Less frequently discussed is his penchant for conspiracy theories, which is related to but distinct from his dishonesty. One of the uncomfortable and underreported truths about the modern Republican Party is that it has become reliant on a series of increasingly outlandish conspiracy theories to maintain its ideological coherence in the face of modern reality.
For instance, the notion that the world’s climate scientists are all engaged in a massive conspiracy to lie about global warming is the ludicrous stuff of street corner doomsday preachers. But it’s essentially the common talking point of the Republican Party because the alternative–that climate change is a momentous crisis requiring major government intervention–is deeply inconvenient to their ideology and donor interests.
The notion that millions of people vote illegally in American elections is far worse than even QAnon claptrap, but it’s central to the psychological security blanket that Republicans use to assure themselves that they remain the silent majority in an increasingly diverse and progressive country.
Most recently, efforts by Democrats to help women in the excruciating position of undergoing nonviable pregnancies has led to an entire cottage industry of irresponsible hucksters claiming that Democrats are pushing for literal infanticide.
Needless to say, an entire political party built around a series of increasingly bizarre and byzantine conspiracy theories cannot end well. It is certain to instigate increasing violence among its adherents and believers, and attract an array of grifters, con artists, and modern day Harold Hills.
Ground Zero for the conservative conspiracy scam industry is the Conservative Political Action Conference, or CPAC. Long home to the most boisterous carnival barkers on the right, CPAC has for years featured its most outlandish voices in search of headlines and attention.
It is here at CPAC that the president of the United States, a man who truly began his political career by promoting the conspiracy theory that President Obama was born in Kenya, feels most at home. It is here that the president felt comfortable enough to deliver a two-hour speech, here that he felt most at ease. It was everything you might have come to expect:
“You know I’m totally off script right now,” Trump said at the beginning of his speech. As his meandering remarks continued, it became clear that his assessment was an understatement.
At one point, Trump regaled the crowd with a story about a general he said was named “Raisin Caine” (it wasn’t immediately clear who he was referring to). He said he always sits with the pilots when airplanes are landing: “They know what we’re doing.” He boasted about his good eyesight and later added, “I don’t have white hair.” He derided a Hawaii senator as a “crazy person.” And he accused Hollywood of discriminating against conservatives…
The president repeatedly took aim at Democrats in Congress. “We have people in Congress that hate our country,” he said. “You know that, we can name every one of them.
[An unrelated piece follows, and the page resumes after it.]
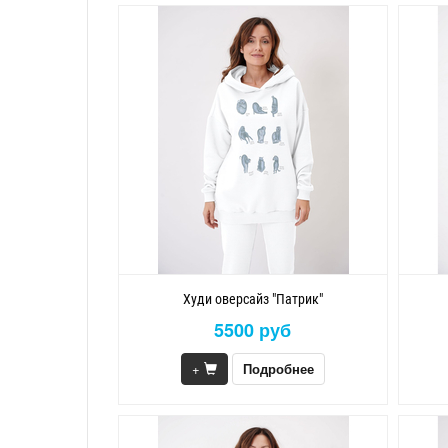
Худи оверсайз "Патрик"
5500 руб
+
Подробнее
They hate our country.” He then bashed the Green New Deal, jokingly encouraging liberals to keep pushing it because it would benefit him politically. “They should stay with that argument,” he said. “Never change.”
Trump revived his divisive immigration rhetoric. “They don’t like it when I say it, but we are being invaded,” he said. He disputed government statistics showing that undocumented immigrants commit fewer crimes than native-born American citizens, calling the data false propaganda” and citing no evidence to support his claim.
The president also discussed his infamous 2016 appeal to Russia to hack Hillary Clinton’s emails, arguing that he was just joking and criticizing the press for taking his comments seriously.
The president of the United States spent two hours telling a rabid audience of infotainment talking heads and social media influencers that there is a massive internal conspiracy against his administration; that his political opponents hate America; that official government statistics are fake; that the attorney general should have squashed an investigation into his own corruption; that the FBI is engaged in a series of politically motivated prosecutions, and so on.
This is not only a dangerous precedent for the office of the president. It’s indicative of where the Republican Party is as an institution–and it’s not clear that it will ever find its way out of the darkness.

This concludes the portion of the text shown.